Saviour


Haruno Sakura could not believe it.

Could. Not. Believe. It.

Not to purposely refer to her best friend's comical phrase, but it was true. She was astounded, and of course, the most prominent and damning feeling of all: disappointed.

Uchiha Sasuke had come back to Konoha and he had not changed one bit.

He was still as irreverent as ever, and acted as if nobody else existed in his world. He remained a stone when Naruto hugged him, a wall to converse with and a thorn in the side.

She would blame her high expectations, however, were they really high? Hadn't he gotten what he wanted?

Of course, there was no such thing as 'enough' for Sasuke. He would keep on striving as if he was incessantly frozen in the position of the Uchiha avenger.

She used to be able to sympathise and tolerate. Nonetheless, the lack of consideration towards her was a serious pang in the chest.

She was so sick of him. She would constantly try to strike up conversation, only to be turned down by silence. She would construct events in which they could go as a group with the rest of team, but he would brush her off with training. She would attempt to see the good with him, yet she was only stroked with the exploding flaws of him.

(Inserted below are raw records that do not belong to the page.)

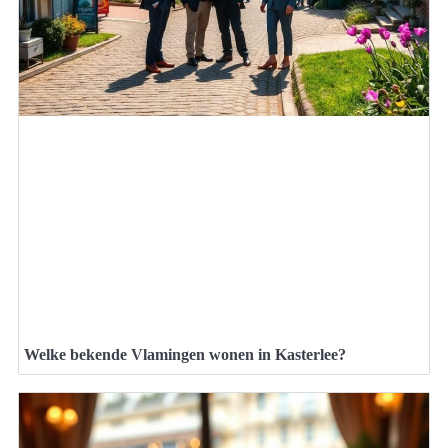
Welke bekende Vlamingen wonen in Kasterlee?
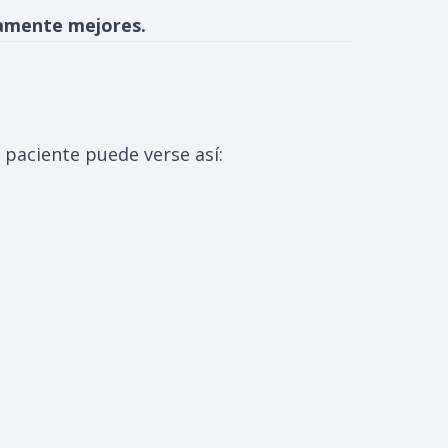
icamente mejores.
 paciente puede verse así:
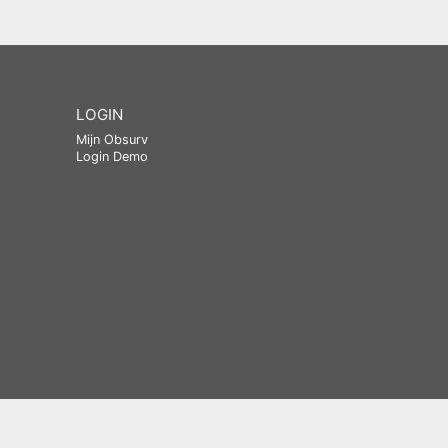
LOGIN
Mijn Obsurv
Login Demo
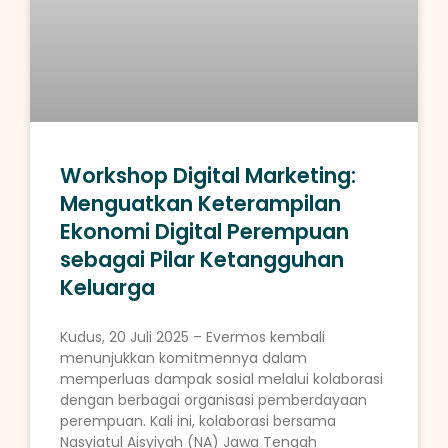
Workshop Digital Marketing:
Menguatkan Keterampilan
Ekonomi Digital Perempuan
sebagai Pilar Ketangguhan
Keluarga
Kudus, 20 Juli 2025 – Evermos kembali
menunjukkan komitmennya dalam
memperluas dampak sosial melalui kolaborasi
dengan berbagai organisasi pemberdayaan
perempuan. Kali ini, kolaborasi bersama
Nasyiatul Aisyiyah (NA) Jawa Tengah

She supposed that she was done. This was the precipice.

So, Haruno Sakura did what she was best at: shocking people.

Sasuke was neatly scraping his katana while leaning against a fine trunk of a tree until he heard a raging storm that sounded like a stampede was heading towards him, with the additional sound effects of thunder.

God, not fangirls again, he thought drearily, only to be approached by the one ex-fangirl.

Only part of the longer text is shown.